Hinzu kommt, das jeder auf die gleiche weise Trauert. Alle brauchen gleich viel Zeit, egal ob er jetzt 10 Km entfernt gestorben ist, oder 600 Km. Das spielt keine Rolle. Danach fragen wir nicht, weil es nicht Ausschlag gebend ist.

Auch ob es vielleicht der letzte angehörige ist, der verstirbt... auch ob in dieser Zeit jemand bei einem ist oder nicht, das spielt alles keinen Rolle. Manche lenken sich mit der Arbeit ab, manche überfordern sich, andere fallen in ein tiefes Loch, andere brauchen Therapie. Wie man sieht, alle gehen gleich damit um.

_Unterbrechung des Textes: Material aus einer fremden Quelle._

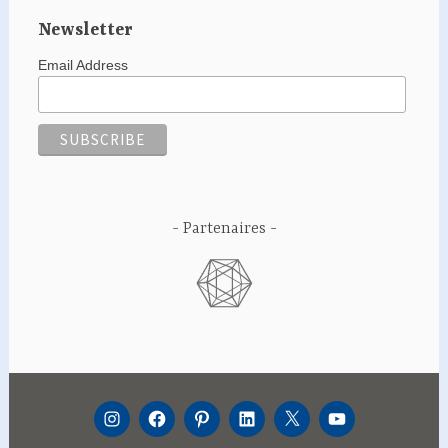
Newsletter
Email Address
Partenaires
INSTAGRAM
FACEBOOK
PINTEREST
LINKEDIN
TWITTER
YOUTUBE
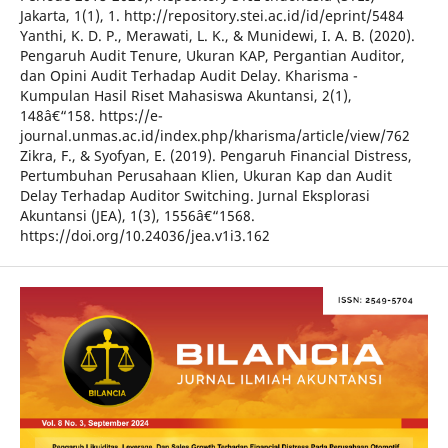
Jakarta, 1(1), 1. http://repository.stei.ac.id/id/eprint/5484
Yanthi, K. D. P., Merawati, L. K., & Munidewi, I. A. B. (2020).
Pengaruh Audit Tenure, Ukuran KAP, Pergantian Auditor,
dan Opini Audit Terhadap Audit Delay. Kharisma -
Kumpulan Hasil Riset Mahasiswa Akuntansi, 2(1),
148â€“158. https://e-
journal.unmas.ac.id/index.php/kharisma/article/view/762
Zikra, F., & Syofyan, E. (2019). Pengaruh Financial Distress,
Pertumbuhan Perusahaan Klien, Ukuran Kap dan Audit
Delay Terhadap Auditor Switching. Jurnal Eksplorasi
Akuntansi (JEA), 1(3), 1556â€“1568.
https://doi.org/10.24036/jea.v1i3.162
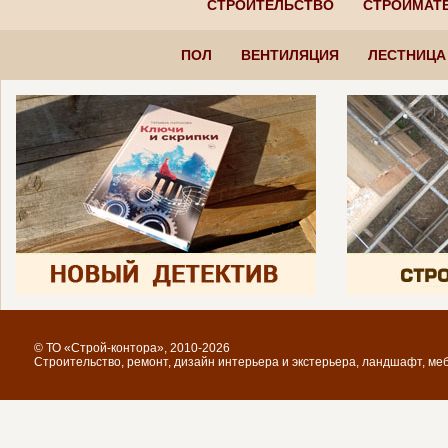
СТРОИТЕЛЬСТВО
СТРОЙМАТ
ПОЛ
ВЕНТИЛЯЦИЯ
ЛЕСТНИЦА
© ТО «Строй-контора», 2010-2026
Строительство, ремонт, дизайн интерьера и экстерьера, ландшафт, ме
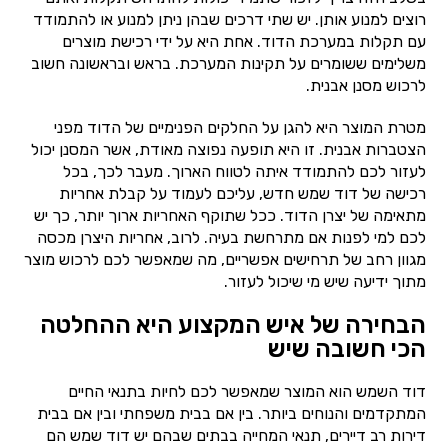
רוצים למנוע אותן. יש שתי דרכים שבהן ניתן למנוע או להתמודד
עם תקלות במערכת הדוד. אחת היא על ידי רכישת מוצרים
משלימים ששומרים על תקינות המערכת. בראש ובראשונה חשוב
לרכוש מסנן אבנית.
מטרת המוצר היא להגן על החלקים הפנימיים של הדוד מפני
הצטברות אבנית. זו היא תופעה נפוצה מאודת, אשר המסנן יכול
לעזור לכם להתמודד איתה לטווח הארוך. מעבר לכך, בכל
רכישה של דוד שמש חדש, עליכם לעמוד על קבלת אחריות
מתאימה של יצרן הדוד. ככל שתוקף האחריות ארוך יותר, כך יש
לכם למי לפנות אם מתרחשת בעיה. לרוב, אחריות היצרן מכסה
מגוון רחב של תרחישים אפשריים, מה שמאפשר לכם לרכוש מוצר
מתוך ידיעה שיש מי שיכול לעזור.
הבחירה של איש המקצוע היא ההחלטה
הכי חשובה שיש
דוד השמש הוא המוצר שמאפשר לכם לחיות בתנאי החיים
המתקדמים והנוחים ביותר. בין אם בבית משפחתי ובין אם בבית
דירות רב דיירים, תנאי המחייה בבתים שבהם יש דוד שמש הם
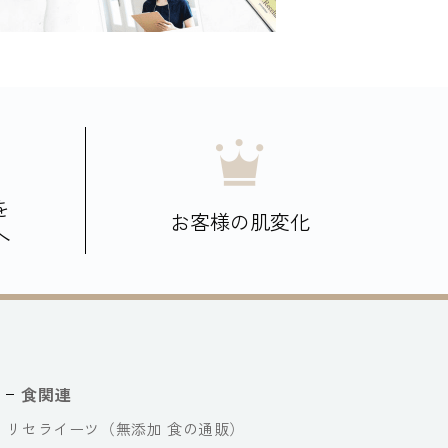
を
お客様の肌変化
へ
食関連
リセライーツ（無添加 食の通販）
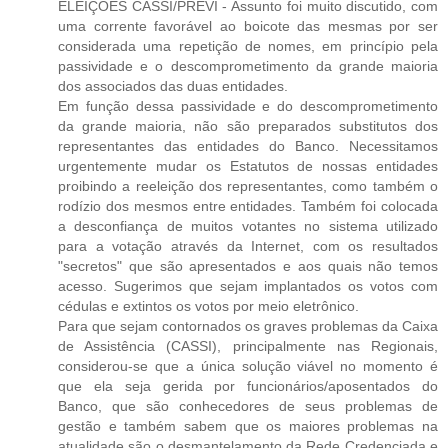
ELEIÇÕES CASSI/PREVI - Assunto foi muito discutido, com
uma corrente favorável ao boicote das mesmas por ser
considerada uma repetição de nomes, em princípio pela
passividade e o descomprometimento da grande maioria
dos associados das duas entidades.
Em função dessa passividade e do descomprometimento
da grande maioria, não são preparados substitutos dos
representantes das entidades do Banco. Necessitamos
urgentemente mudar os Estatutos de nossas entidades
proibindo a reeleição dos representantes, como também o
rodízio dos mesmos entre entidades. Também foi colocada
a desconfiança de muitos votantes no sistema utilizado
para a votação através da Internet, com os resultados
"secretos" que são apresentados e aos quais não temos
acesso. Sugerimos que sejam implantados os votos com
cédulas e extintos os votos por meio eletrônico.
Para que sejam contornados os graves problemas da Caixa
de Assistência (CASSI), principalmente nas Regionais,
considerou-se que a única solução viável no momento é
que ela seja gerida por funcionários/aposentados do
Banco, que são conhecedores de seus problemas de
gestão e também sabem que os maiores problemas na
atualidade são o desmantelamento da Rede Credenciada e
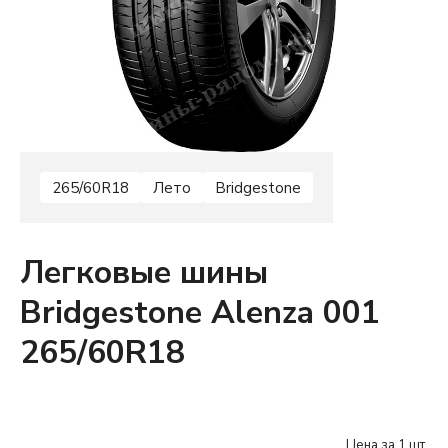
265/60R18
Лето
Bridgestone
Легковые шины
Bridgestone Alenza 001
265/60R18
Цена за 1 шт.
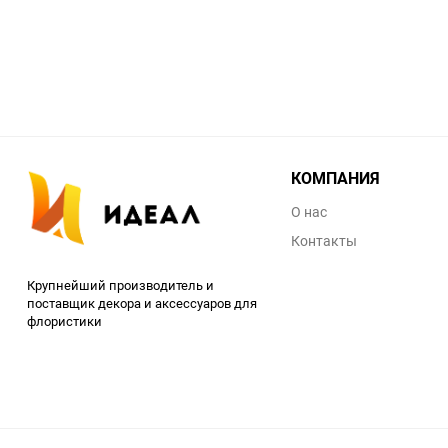
КОМПАНИЯ
О нас
Контакты
Крупнейший производитель и
поставщик декора и аксессуаров для
флористики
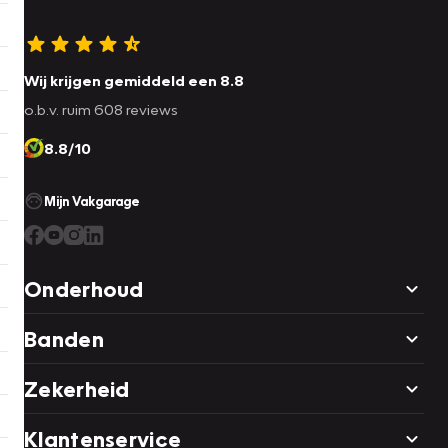
Wij krijgen gemiddeld een 8.8
o.b.v. ruim 608 reviews
8.8/10
Mijn Vakgarage
Onderhoud
Banden
Zekerheid
Klantenservice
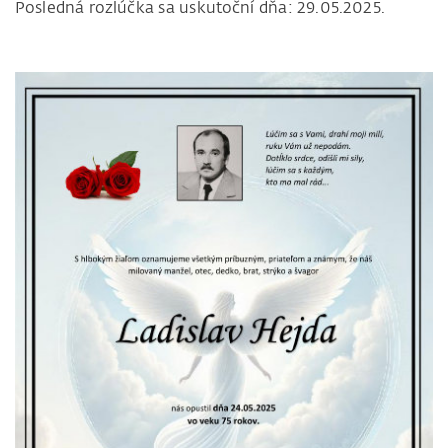
Posledná rozlúčka sa uskutoční dňa: 29.05.2025.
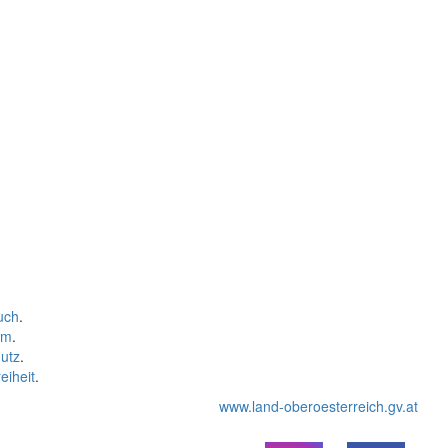
uch
.
um
.
utz
.
eiheit
.
www.land-oberoesterreich.gv.at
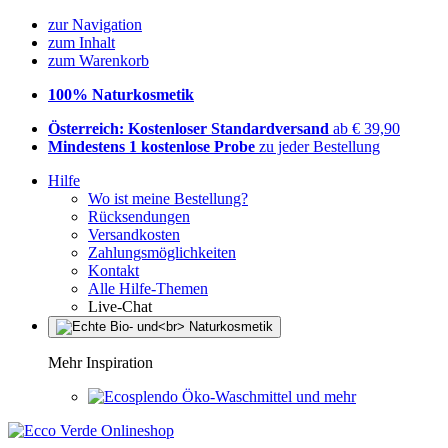
zur Navigation
zum Inhalt
zum Warenkorb
100% Naturkosmetik
Österreich: Kostenloser Standardversand
ab € 39,90
Mindestens 1 kostenlose Probe
zu jeder Bestellung
Hilfe
Wo ist meine Bestellung?
Rücksendungen
Versandkosten
Zahlungsmöglichkeiten
Kontakt
Alle Hilfe-Themen
Live-Chat
Mehr Inspiration
Öko-Waschmittel und mehr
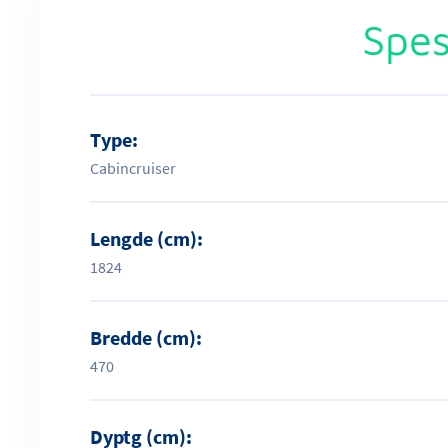
Spes
Type:
Cabincruiser
Lengde (cm):
1824
Bredde (cm):
470
Dyptg (cm):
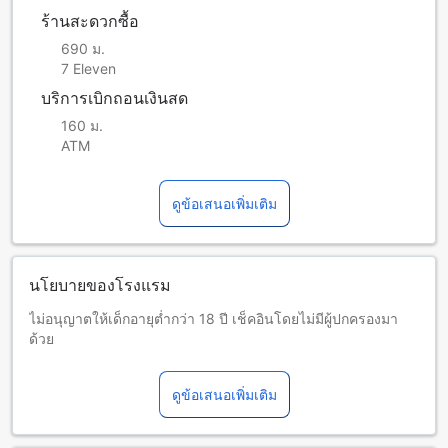
ร้านสะดวกซื้อ
690 ม.
7 Eleven
บริการเบิกถอนเงินสด
160 ม.
ATM
ดูข้อเสนอเพิ่มเติม
นโยบายของโรงแรม
ไม่อนุญาตให้เด็กอายุต่ำกว่า 18 ปี เช็คอินโดยไม่มีผู้ปกครองมา
ด้วย
เด็กอายุต่ำกว่า 12 ปีเข้าพักฟรีหากใช้เตียงที่มีอยู่
ผู้เข้าพักเพิ่มเติมที่มีอายุ 12 ปีขึ้นไป มีค่าใช้จ่ายเพิ่มเติมที่ 200 บาท
ดูข้อเสนอเพิ่มเติม
ต่อวัน โปรดทราบว่าไม่มีเตียงเสริมให้บริการที่พักนี้
เด็กและเตียงเสริม
เด็กทารกอายุ 0-0 ปี (รวมอายุ 0 ปี)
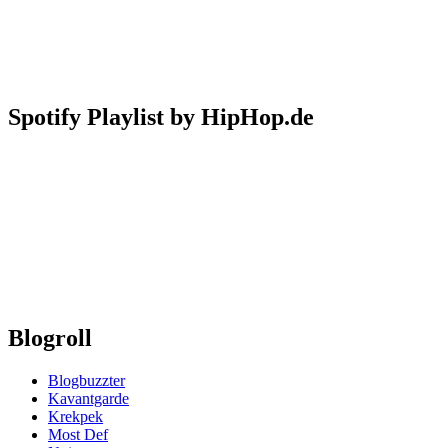
Spotify Playlist by HipHop.de
Blogroll
Blogbuzzter
Kavantgarde
Krekpek
Most Def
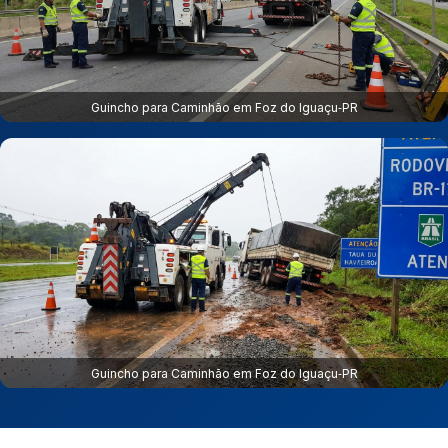
Guincho para Caminhão em Foz do Iguaçu‑PR
Guincho para Caminhão em Foz do Iguaçu‑PR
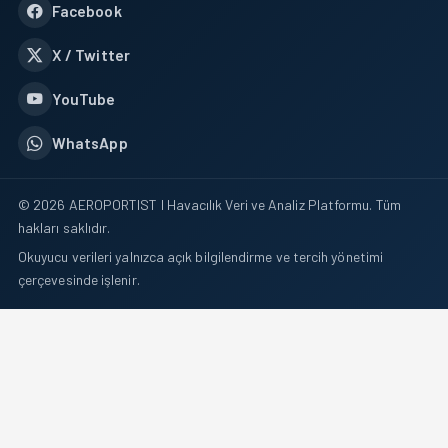
Facebook
X / Twitter
YouTube
WhatsApp
© 2026 AEROPORTIST I Havacılık Veri ve Analiz Platformu. Tüm
hakları saklıdır.
Okuyucu verileri yalnızca açık bilgilendirme ve tercih yönetimi
çerçevesinde işlenir.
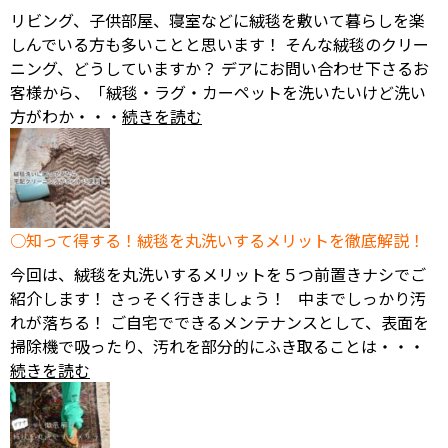
リビング、子供部屋、寝室などに絨毯を敷いて暮らしを楽
しんでいる方も多いことと思います！ そんな絨毯のクリー
ニング、どうしていますか？ デアにお問い合わせ下さるお
客様から、「絨毯・ラグ・カーペットを洗いたいけど洗い
方がわか・・・
続きを読む
知って得する！絨毯を丸洗いするメリットを徹底解説！
今回は、絨毯を丸洗いするメリットを５つ前置きナシでご
紹介します！ さっそく行きましょう！ 中までしっかり汚
れが落ちる！ ご自宅でできるメンテナンスとして、表面を
掃除機で吸ったり、汚れを部分的にふき取ることは・・・
続きを読む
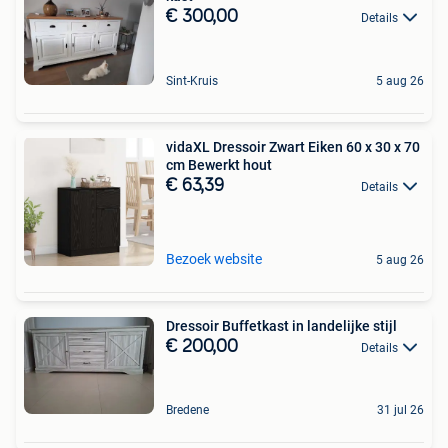
€ 300,00
Details
Sint-Kruis
5 aug 26
vidaXL Dressoir Zwart Eiken 60 x 30 x 70
cm Bewerkt hout
€ 63,39
Details
Bezoek website
5 aug 26
Dressoir Buffetkast in landelijke stijl
€ 200,00
Details
Bredene
31 jul 26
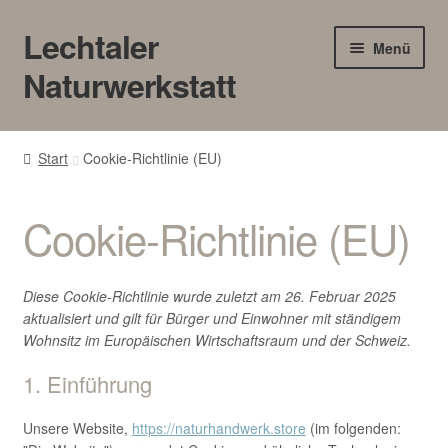
Lechtaler
Zur
Zum
Menü
Navigation
Inhalt
Naturwerkstatt
springen
springen
HOME
Start
Cookie-Richtlinie (EU)
BLOG
Cookie-Richtlinie (EU)
Touren/Workshops
Märkte
Diese Cookie-Richtlinie wurde zuletzt am 26. Februar 2025
aktualisiert und gilt für Bürger und Einwohner mit ständigem
Wohnsitz im Europäischen Wirtschaftsraum und der Schweiz.
Gewerbe
1. Einführung
Unter
SHOP
öffnen
Unsere Website,
https://naturhandwerk.store
(im folgenden:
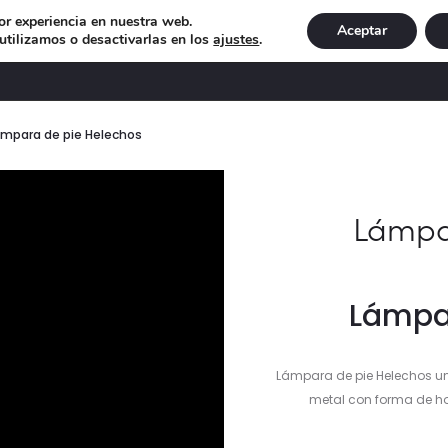
or experiencia en nuestra web.
Aceptar
tilizamos o desactivarlas en los
ajustes
.
DECORACIÓN
ILUMINACIÓN
NAVIDAD
EXCLU
ámpara de pie Helechos
ductor
Lámpa
Lámpa
Lámpara de pie Helechos un
metal con forma de ho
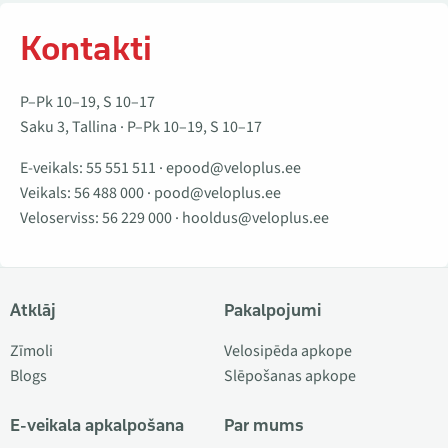
Kontakti
P–Pk 10–19, S 10–17
Saku 3, Tallina · P–Pk 10–19, S 10–17
E-veikals:
55 551 511
·
epood@veloplus.ee
Veikals:
56 488 000
·
pood@veloplus.ee
Veloserviss:
56 229 000
·
hooldus@veloplus.ee
Atklāj
Pakalpojumi
Zīmoli
Velosipēda apkope
Blogs
Slēpošanas apkope
E-veikala apkalpošana
Par mums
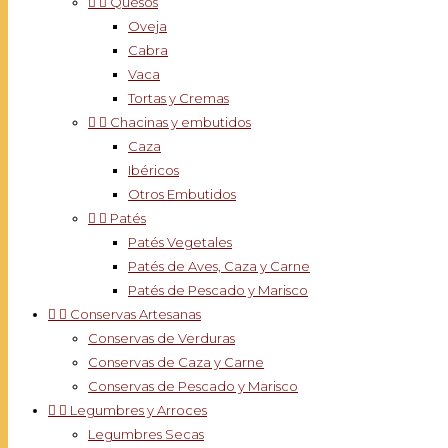


Quesos
Oveja
Cabra
Vaca
Tortas y Cremas


Chacinas y embutidos
Caza
Ibéricos
Otros Embutidos


Patés
Patés Vegetales
Patés de Aves, Caza y Carne
Patés de Pescado y Marisco


Conservas Artesanas
Conservas de Verduras
Conservas de Caza y Carne
Conservas de Pescado y Marisco


Legumbres y Arroces
Legumbres Secas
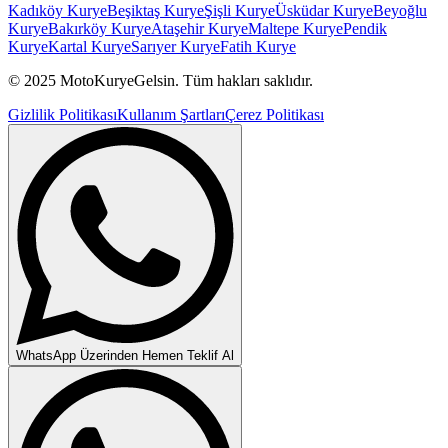
Kadıköy
Kurye
Beşiktaş
Kurye
Şişli
Kurye
Üsküdar
Kurye
Beyoğlu
Kurye
Bakırköy
Kurye
Ataşehir
Kurye
Maltepe
Kurye
Pendik
Kurye
Kartal
Kurye
Sarıyer
Kurye
Fatih
Kurye
© 2025 MotoKuryeGelsin. Tüm hakları saklıdır.
Gizlilik Politikası
Kullanım Şartları
Çerez Politikası
WhatsApp Üzerinden Hemen Teklif Al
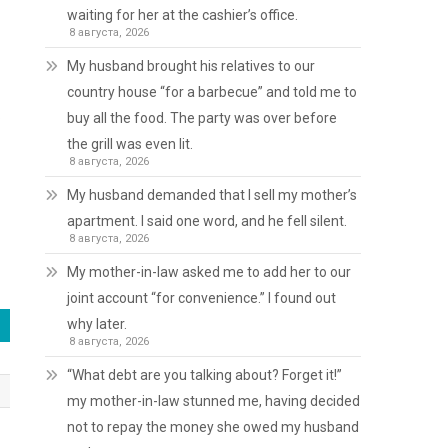
waiting for her at the cashier’s office.
8 августа, 2026
My husband brought his relatives to our
country house “for a barbecue” and told me to
в
buy all the food. The party was over before
the grill was even lit.
8 августа, 2026
My husband demanded that I sell my mother’s
apartment. I said one word, and he fell silent.
8 августа, 2026
My mother-in-law asked me to add her to our
joint account “for convenience.” I found out
why later.
8 августа, 2026
“What debt are you talking about? Forget it!”
my mother-in-law stunned me, having decided
not to repay the money she owed my husband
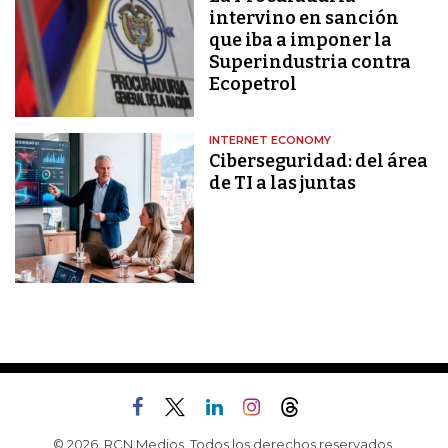
intervino en sanción
que iba a imponer la
Superindustria contra
Ecopetrol
INTERNET ECONOMY
Ciberseguridad: del área
de TI a las juntas
© 2026, RCN Medios. Todos los derechos reservados.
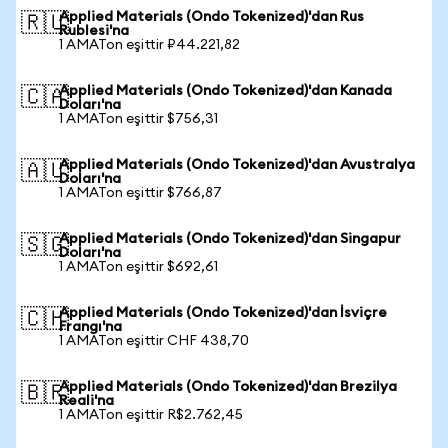
Applied Materials (Ondo Tokenized)'dan Rus
🇷🇺
Rublesi'na
1 AMATon eşittir ₽44.221,82
Applied Materials (Ondo Tokenized)'dan Kanada
🇨🇦
Doları'na
1 AMATon eşittir $756,31
Applied Materials (Ondo Tokenized)'dan Avustralya
🇦🇺
Doları'na
1 AMATon eşittir $766,87
Applied Materials (Ondo Tokenized)'dan Singapur
🇸🇬
Doları'na
1 AMATon eşittir $692,61
Applied Materials (Ondo Tokenized)'dan İsviçre
🇨🇭
Frangı'na
1 AMATon eşittir CHF 438,70
Applied Materials (Ondo Tokenized)'dan Brezilya
🇧🇷
Reali'na
1 AMATon eşittir R$2.762,45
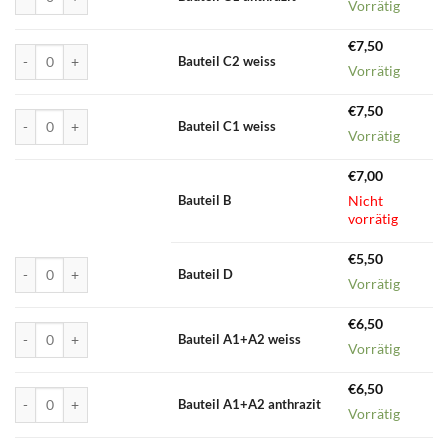
Vorrätig
€
7,50
Bauteil C2 weiss Menge
Bauteil C2 weiss
Vorrätig
€
7,50
Bauteil C1 weiss Menge
Bauteil C1 weiss
Vorrätig
€
7,00
Nicht
Bauteil B
vorrätig
€
5,50
Bauteil D Menge
Bauteil D
Vorrätig
€
6,50
Bauteil A1+A2 weiss Menge
Bauteil A1+A2 weiss
Vorrätig
€
6,50
Bauteil A1+A2 anthrazit Menge
Bauteil A1+A2 anthrazit
Vorrätig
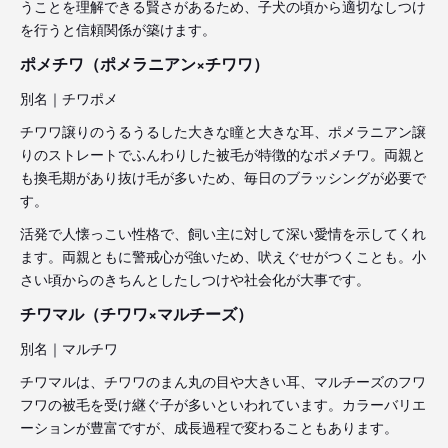
うことを理解できる賢さがあるため、子犬の頃から適切なしつけ
を行うと信頼関係が築けます。
ポメチワ（ポメラニアン×チワワ）
別名｜チワポメ
チワワ譲りのうるうるした大きな瞳と大きな耳、ポメラニアン譲
りのストレートでふんわりした被毛が特徴的なポメチワ。両親と
も換毛期があり抜け毛が多いため、毎日のブラッシングが必要で
す。
活発で人懐っこい性格で、飼い主に対して深い愛情を示してくれ
ます。両親ともに警戒心が強いため、吠えぐせがつくことも。小
さい頃からのきちんとしたしつけや社会化が大事です。
チワマル（チワワ×マルチーズ）
別名｜マルチワ
チワマルは、チワワのまん丸の目や大きい耳、マルチーズのフワ
フワの被毛を受け継ぐ子が多いといわれています。カラーバリエ
ーションが豊富ですが、成長過程で変わることもあります。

Wenn von meiner Frau jemand aus der Familie oder bekannten Kreis stirbt, kann mir das ja egal sein. Weil es mich nicht betrifft. Ist ja nicht mein bester Freund gewesen. Es ist auch Zeitverschwendung für meine Frau da zu sein, wenn ja sonst auch NIEMAND IN DIESEM MOMENT BEI IHR IST. Bringt ja alles nichts (angeblich).

Allgemein finde ich das in der EHE, jeder für sich ALLEINE trauern sollte.
Warum sollte man in der Zeit wo jemand stirbt, überhaupt für andere da sein? Ganz allein ist wichtig, das ANDERE einen verstehen warum man sich in dieser Zeit so egoistisch verhält und nur an sich und die Trauerzeit denkt.

Dieses hier ist kein Text der von Schwarzem Humor zeugt oder ein schlechter Witz ist. Ich möchte nur erzählen wie es einem manchmal gehen kann, wenn man ein wenig sauer auf der System oder enttäuscht von der heutigen Zeit ist.

Dies ist nur ein Ansatz von dem was passiert ist und wie ich mich heute fühle. An die Vernunft anderer Menschen, an die Rücksicht anderer Menschen, an das Mitgefühl anderer Menschen.

Danke das alle sich gegenseitig fragen, wie wir alle mit Trauer umgehen.

mit freundlichem Gruß
29.5.15 14:26
 


bisher 1 Kommentar(e)     TrackBack-URL


renasia / Website (29.5.15 14:49)
Hallo,

ich denke es kommt drauf an wie stark man dem gegenüber verbunden ist, mein Cousin z.B hat gar nicht um seine Mutter getrauert ( welche ihn in´s Heim gegeben hatte), ich habe nacht viel vor mich hin getrauert, als mein Vater verstarb. Und habe die Trauer oft zugelassne beim Musik hören etc.